Another example of an ordeal found in the Hebrew Bible is the events surrounding the rebellion of Korah, Dathan, and Abiram in Numbers 16. While this example does not describe the ritual procedure for a specific ordeal, it does describes a specific event during which a person, or in this case a group of people, are subjected to a trial by ordeal. In this passage, Korah, Dathan, and Abiram organize a rebellion against Moses and Aaron, concerning their discontent as to the brothers being more holy than the rest of the community. Moses places the decision as to who is chosen by the Lord in the hands of G-d. Two different ordeals then take place. In the first, Moses challenges Korah and his community to bring incense before the Lord, in order that the Lord might make his judgment. In the second case, Moses warns the community to stand away from Korah and his household. The physical trial in this case, was rather morbid, in that the result of the trial concerned the manner of the rebels death. If these men die the common death of all men, and be visited after the visitation of all men, then the Lord hath not sent me. But if the Lord make a new thing, and the ground open her mouth, and swallow them up, with all that appertain unto them, and they go down alive into the pit, then ye shall understand that these men have despised the Lord, The results of both trials, respectively, were that a fire came from the Lord and consumed the two hundred and fifty men of Korahs rebellion who offered incense, and that Korahs household was swallowed by the earth. The two accounts are fragmented, and are most likely two separate stories combined into one, but proper story telling aside, both of these instances fit the guidelines as ordeals. In both cases a physical trial was declared to choose whether or not the party performing the action was guilty, and both instances resulted in a heavenly verdict in which G-d punished the guilty through them failing their ordeals.
The similarities between the ritual of the shota and the trial(s) of Korah and his followers are relatively few. For the most part, the only similarity is that both contain specific events necessary for an ordeal. An example is the presence of an offering in both events. The unfaithful wife must present an epah of barley flour, and the two hundred and fifty men of Korahs rebellion are told to bring their incense pans to present an offering. Such a gift was necessary in order for the deity to pay attention to the supplicant. In any approach to the Deity, whether directly for purposes of worship, or for other forms of access, one could not come empty handed. Here the objective was to seek G-ds judgment, to learn the truth in the absence of evidence. G-d, the divine judge, knows the hidden facts, and through the outcome of the ordeal will bring them to light,
Another example is the specific instructions as to how the community will know G-ds judgment. During the shota ritual, the priest tells the woman if a man other than your husband has had carnal relations with youas the LORD causes your thigh to sag and your belly to distend, Similarly, as mentioned above, Moses spoke to the community and explained that the rebellion of Korah would be decided based upon whether or not the earth opened and swallowed Korahs household. This would indicate G-ds disfavor with Korah, and his favor of Moses.
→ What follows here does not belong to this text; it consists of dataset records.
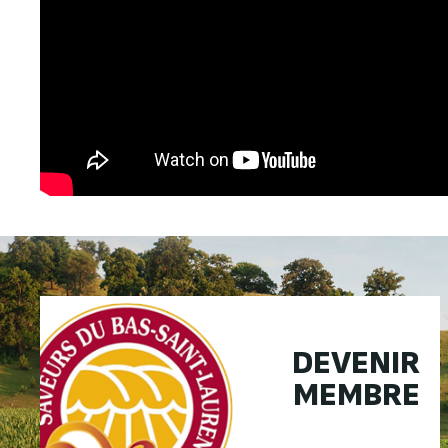
DEVENIR
MEMBRE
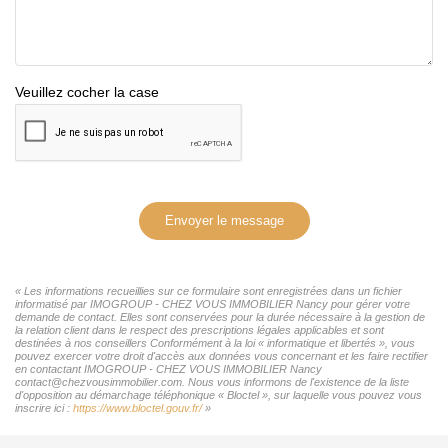
Veuillez cocher la case
Envoyer le message
« Les informations recueillies sur ce formulaire sont enregistrées dans un fichier
informatisé par IMOGROUP - CHEZ VOUS IMMOBILIER Nancy pour gérer votre
demande de contact. Elles sont conservées pour la durée nécessaire à la gestion de
la relation client dans le respect des prescriptions légales applicables et sont
destinées à nos conseillers Conformément à la loi « informatique et libertés », vous
pouvez exercer votre droit d'accès aux données vous concernant et les faire rectifier
en contactant IMOGROUP - CHEZ VOUS IMMOBILIER Nancy
contact@chezvousimmobilier.com. Nous vous informons de l'existence de la liste
d'opposition au démarchage téléphonique « Bloctel », sur laquelle vous pouvez vous
inscrire ici :
https://www.bloctel.gouv.fr/
»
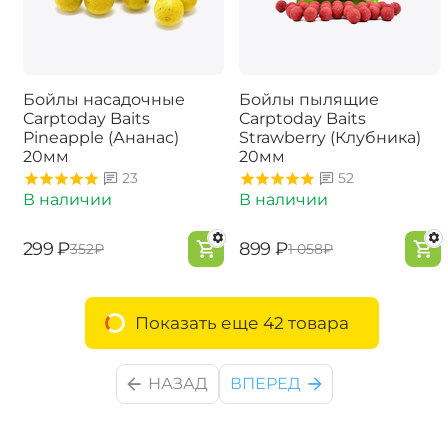
Бойлы насадочные
Бойлы пылящие
Carptoday Baits
Carptoday Baits
Pineapple (Ананас)
Strawberry (Клубника)
20мм
20мм
23
52
В наличии
В наличии
‍299‍
₽
‍899‍
₽
‍352‍
₽
‍1 058‍
₽
Показать еще 42 товара
НАЗАД
ВПЕРЕД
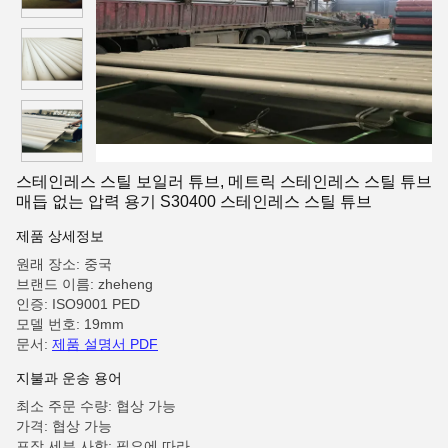
스테인레스 스틸 보일러 튜브, 메트릭 스테인레스 스틸 튜브
매듭 없는 압력 용기 S30400 스테인레스 스틸 튜브
제품 상세정보
원래 장소: 중국
브랜드 이름: zheheng
인증: ISO9001 PED
모델 번호: 19mm
문서:
제품 설명서 PDF
지불과 운송 용어
최소 주문 수량: 협상 가능
가격: 협상 가능
포장 세부 사항: 필요에 따라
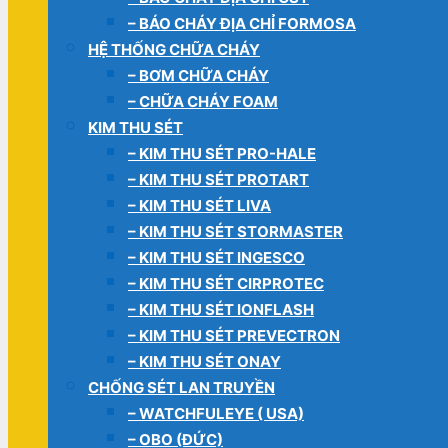
– BÁO CHÁY ĐỊA CHỈ FORMOSA
HỆ THỐNG CHỮA CHÁY
– BƠM CHỮA CHÁY
– CHỮA CHÁY FOAM
KIM THU SÉT
– KIM THU SÉT PRO-HALE
– KIM THU SÉT PROTART
– KIM THU SÉT LIVA
– KIM THU SÉT STORMASTER
– KIM THU SÉT INGESCO
– KIM THU SÉT CIRPROTEC
– KIM THU SÉT IONFLASH
– KIM THU SÉT PREVECTRON
– KIM THU SÉT ONAY
CHỐNG SÉT LAN TRUYỀN
– WATCHFULEYE ( USA)
– OBO (ĐỨC)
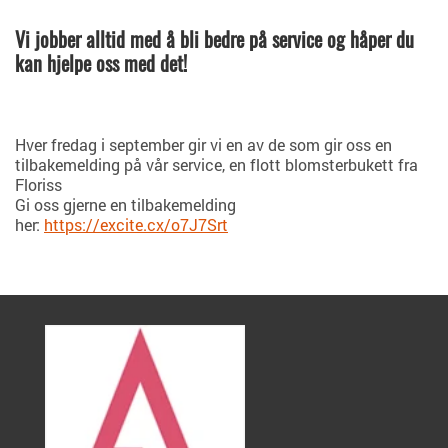
Vi jobber alltid med å bli bedre på service og håper du
kan hjelpe oss med det!
Hver fredag i september gir vi en av de som gir oss en
tilbakemelding på vår service, en flott blomsterbukett fra
Floriss
Gi oss gjerne en tilbakemelding
her:
https://excite.cx/o7J7Srt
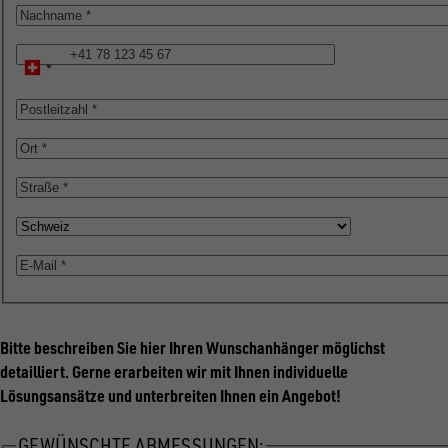
Nachname
Telefon
Postleitzahl
Ort
Straße
Land
E-
Mail
Bitte beschreiben Sie hier Ihren Wunschanhänger möglichst
detailliert. Gerne erarbeiten wir mit Ihnen individuelle
Lösungsansätze und unterbreiten Ihnen ein Angebot!
GEWÜNSCHTE ABMESSUNGEN:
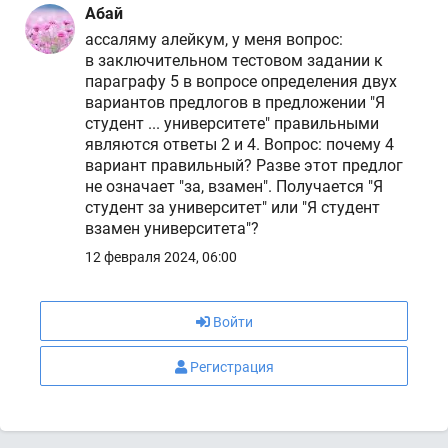
Абай
ассаляму алейкум, у меня вопрос:
в заключительном тестовом задании к
параграфу 5 в вопросе определения двух
вариантов предлогов в предложении "Я
студент ... университете" правильными
являются ответы 2 и 4. Вопрос: почему 4
вариант правильный? Разве этот предлог
не означает "за, взамен". Получается "Я
студент за университет" или "Я студент
взамен университета"?
12 февраля 2024, 06:00
Войти
Регистрация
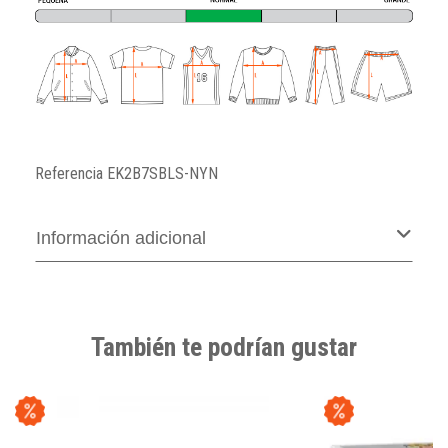
Referencia
EK2B7SBLS-NYN
Información adicional
También te podrían gustar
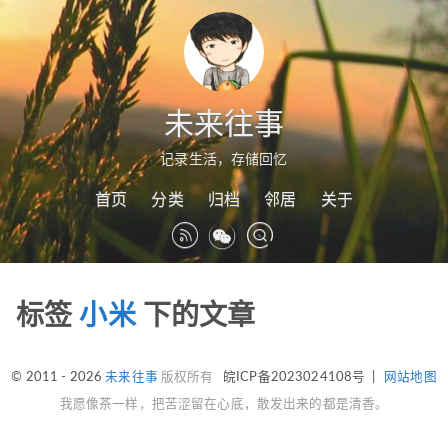
未来往事
记录生活，存储回忆
首页
分类
归档
邻居
关于
标签
小米
下的文章
© 2011 - 2026
未来往事
版权所有
皖ICP备2023024108号
|
网站地图
我愿像茶一样，把苦涩留在心底，散发出来的都是清香。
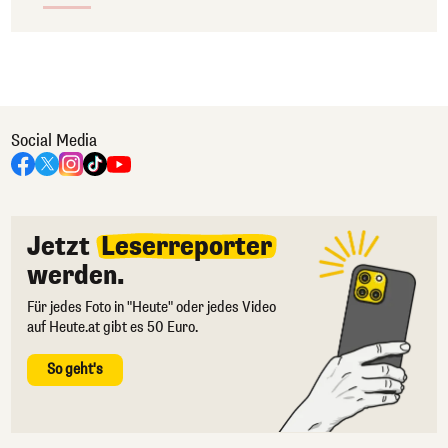
Social Media
Jetzt
Leserreporter
werden.
Für jedes Foto in "Heute" oder jedes Video
auf Heute.at gibt es 50 Euro.
So geht's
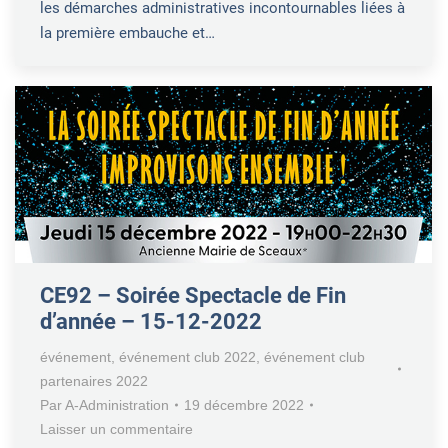
les démarches administratives incontournables liées à
la première embauche et…
CE92 – Soirée Spectacle de Fin
d’année – 15-12-2022
événement
,
événement club 2022
,
événement club
partenaires 2022
Par
A-Administration
19 décembre 2022
Laisser un commentaire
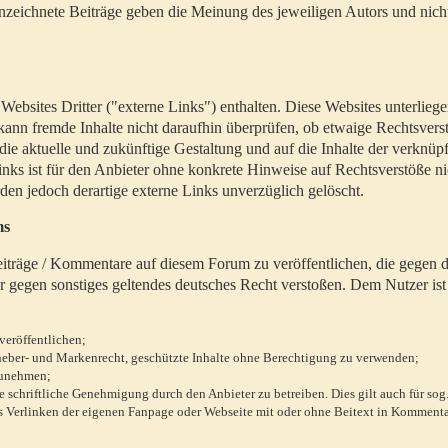
zeichnete Beiträge geben die Meinung des jeweiligen Autors und nich
bsites Dritter ("externe Links") enthalten. Diese Websites unterlieg
 kann fremde Inhalte nicht daraufhin überprüfen, ob etwaige Rechtsvers
 die aktuelle und zukünftige Gestaltung und auf die Inhalte der verknüpf
inks ist für den Anbieter ohne konkrete Hinweise auf Rechtsverstöße n
en jedoch derartige externe Links unverzüglich gelöscht.
ms
 Beiträge / Kommentare auf diesem Forum zu veröffentlichen, die gegen d
r gegen sonstiges geltendes deutsches Recht verstoßen. Dem Nutzer ist
veröffentlichen;
rheber- und Markenrecht, geschützte Inhalte ohne Berechtigung zu verwenden;
zunehmen;
chriftliche Genehmigung durch den Anbieter zu betreiben. Dies gilt auch für sog
 Verlinken der eigenen Fanpage oder Webseite mit oder ohne Beitext in Kommenta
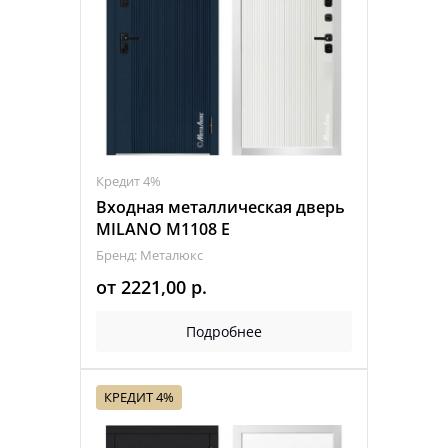
Кредит 4%
Входная металлическая дверь
MILANO M1108 Е
Бренд: Металюкс
от
2221,00
р.
Подробнее
КРЕДИТ 4%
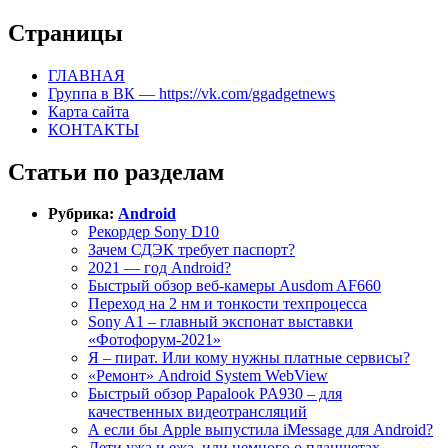
Страницы
ГЛАВНАЯ
Группа в ВК — https://vk.com/ggadgetnews
Карта сайта
КОНТАКТЫ
Статьи по разделам
Рубрика:
Android
Рекордер Sony D10
Зачем СДЭК требует паспорт?
2021 — год Android?
Быстрый обзор веб-камеры Ausdom AF660
Переход на 2 нм и тонкости техпроцесса
Sony A1 – главный экспонат выставки
«Фотофорум-2021»
Я – пират. Или кому нужны платные сервисы?
«Ремонт» Android System WebView
Быстрый обзор Papalook PA930 – для
качественных видеотрансляций
А если бы Apple выпустила iMessage для Android?
Дети ужа и ежа, или немного о планшетах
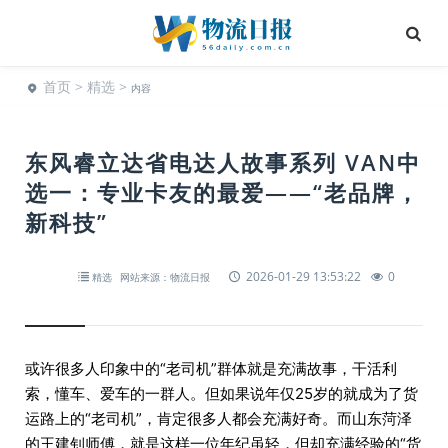
首页
>
精选
>
内容
东风睿立达省电达人故事系列 VAN中
选一：专业卡友的最爱——“老品牌，
新科技”
2026-01-29 13:53:22
0
精选
网站来源：物流日报
或许很多人印象中的“老司机”群体就是充满故事，干活利
索，懂车、爱车的一群人。但如果说年仅25岁的就成为了货
运路上的“老司机”，肯定很多人都会充满好奇。而山东菏泽
的王建钊师傅，就是这样一位年纪虽轻，但却充满经验的“货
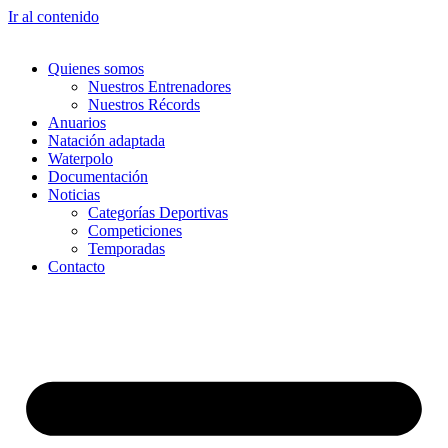
Ir al contenido
Quienes somos
Nuestros Entrenadores
Nuestros Récords
Anuarios
Natación adaptada
Waterpolo
Documentación
Noticias
Categorías Deportivas
Competiciones
Temporadas
Contacto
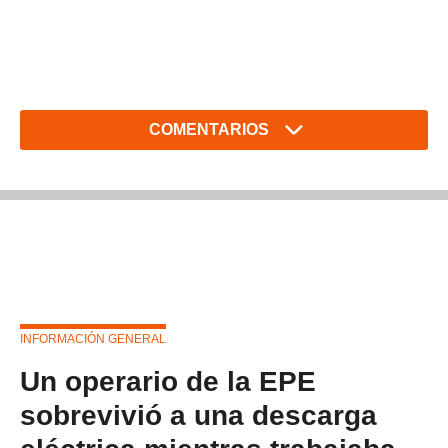
COMENTARIOS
A number of dissimilarities also exist between the two examples of ordeals. One major difference is the presentation of the two events. The ritual of the shota is presented point by point. It begins with a clear reasoning of a man suspecting his wife of being unfaithful. It follows with a list of things that must be done: grain offering; bring wife to priest; woman takes oath; woman drinks bitter water; etc. The Korah rebellion, however, is related in the form of a story. It does not present a ritual to be carried out over and over again when ever the situation arises. The ritual existed to punish one set of rebels, during one event, through out all of the Ancient Israelite history.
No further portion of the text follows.